• **WORK INSTRUCTION**: Could you copy every entry exactly, dropping the pictures?

• **SOURCE RECORDS**:

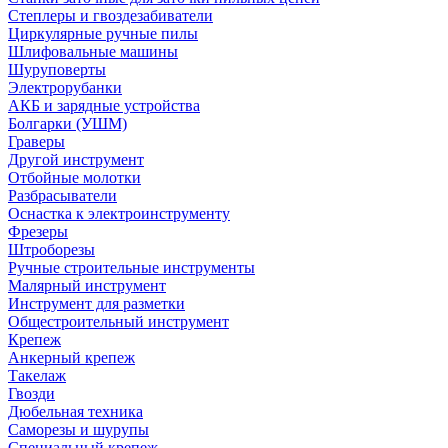
Степлеры и гвоздезабиватели
Циркулярные ручные пилы
Шлифовальные машины
Шуруповерты
Электрорубанки
АКБ и зарядные устройства
Болгарки (УШМ)
Граверы
Другой инструмент
Отбойные молотки
Разбрасыватели
Оснастка к электроинструменту
Фрезеры
Штроборезы
Ручные строительные инструменты
Малярный инструмент
Инструмент для разметки
Общестроительный инструмент
Крепеж
Анкерный крепеж
Такелаж
Гвозди
Дюбельная техника
Саморезы и шурупы
Специальный крепеж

• **TASK RESULT**:
Степлеры и гвоздезабиватели
Циркулярные ручные пилы
Шлифовальные машины
Шуруповерты
Электрорубанки
АКБ и зарядные устройства
Болгарки (УШМ)
Граверы
Другой инструмент
Отбойные молотки
Разбрасыватели
Оснастка к электроинструменту
Фрезеры
Штроборезы
Ручные строительные инструменты
Малярный инструмент
Инструмент для разметки
Общестроительный инструмент
Крепеж
Анкерный крепеж
Такелаж
Гвозди
Дюбельная техника
Саморезы и шурупы
Специальный крепеж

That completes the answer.